Rauschenberg's collection of old photographs of family and friends, many of which he took himself, was the starting point for his Ruminations series from 1999. The print entitled 'topher features images of the artist, his former wife Susan Weil, and their son Christopher as a young boy. The images were transferred onto photosensitized metal plates and reconstituted by brushing on photographic developer in broad, painterly strokes. The vigorous mark-making and limited tonal palette that characterized Rauschenberg's early work is reprised here with a striking innovation: whereas the early prints featured gestural marks interspersed with photographic images, the new process allows the mark and image to merge as one. The Ruminations project shows Rauschenberg at his most meditative.
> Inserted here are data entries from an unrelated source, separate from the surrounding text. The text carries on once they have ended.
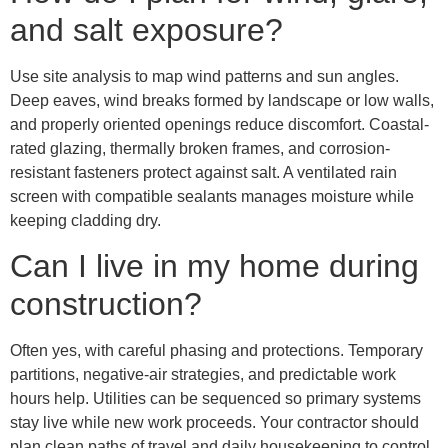
and salt exposure?
Use site analysis to map wind patterns and sun angles.
Deep eaves, wind breaks formed by landscape or low walls,
and properly oriented openings reduce discomfort. Coastal-
rated glazing, thermally broken frames, and corrosion-
resistant fasteners protect against salt. A ventilated rain
screen with compatible sealants manages moisture while
keeping cladding dry.
Can I live in my home during
construction?
Often yes, with careful phasing and protections. Temporary
partitions, negative-air strategies, and predictable work
hours help. Utilities can be sequenced so primary systems
stay live while new work proceeds. Your contractor should
plan clean paths of travel and daily housekeeping to control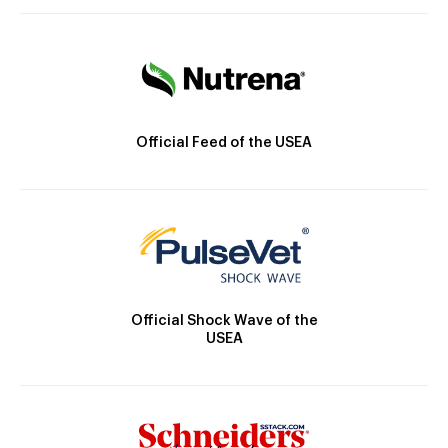
Official Feed of the USEA
Official Shock Wave of the
USEA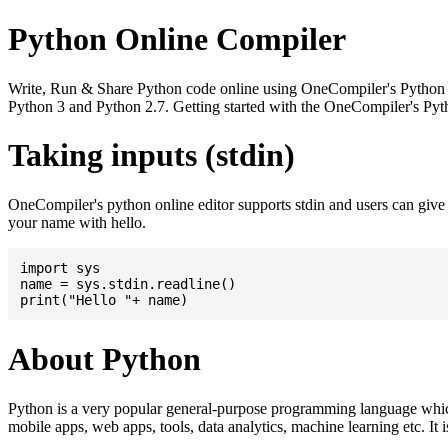
Python Online Compiler
Write, Run & Share Python code online using OneCompiler's Python onli
Python 3 and Python 2.7. Getting started with the OneCompiler's Pyth
Taking inputs (stdin)
OneCompiler's python online editor supports stdin and users can giv
your name with hello.
import sys

name = sys.stdin.readline()

About Python
Python is a very popular general-purpose programming language whic
mobile apps, web apps, tools, data analytics, machine learning etc. It 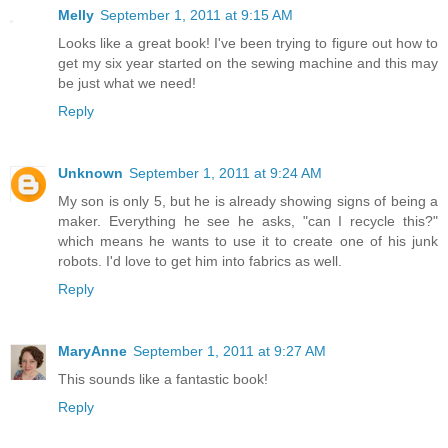
Melly
September 1, 2011 at 9:15 AM
Looks like a great book! I've been trying to figure out how to
get my six year started on the sewing machine and this may
be just what we need!
Reply
Unknown
September 1, 2011 at 9:24 AM
My son is only 5, but he is already showing signs of being a
maker. Everything he see he asks, "can I recycle this?"
which means he wants to use it to create one of his junk
robots. I'd love to get him into fabrics as well.
Reply
MaryAnne
September 1, 2011 at 9:27 AM
This sounds like a fantastic book!
Reply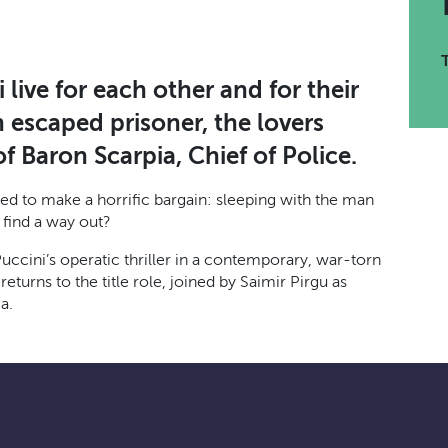
live for each other and for their
 escaped prisoner, the lovers
 Baron Scarpia, Chief of Police.
rced to make a horrific bargain: sleeping with the man
 find a way out?
uccini’s operatic thriller in a contemporary, war-torn
urns to the title role, joined by Saimir Pirgu as
a.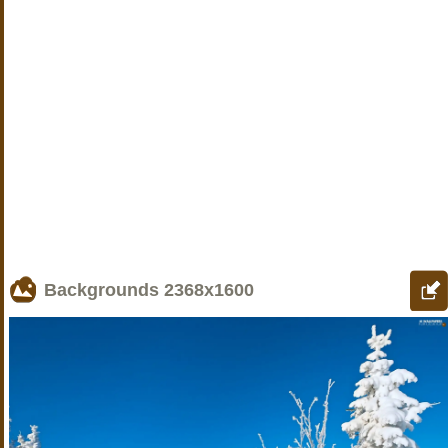
Backgrounds
2368x1600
Throughout his career Rauschenberg has been quick to adopt new materials and methods, and he relishes the medium's unpredictability. To his mind, the technical and mechanical aspects of printmaking afford him a healthy distance from the process, allowing for spontaneous interventions. In addition, he recognizes the power of printmaking to reach broad audiences with multiple impressions. Rauschenberg continues to reach out to the world and let the world in, offering us matchless opportunities to appreciate its strange and unforeseen beauty.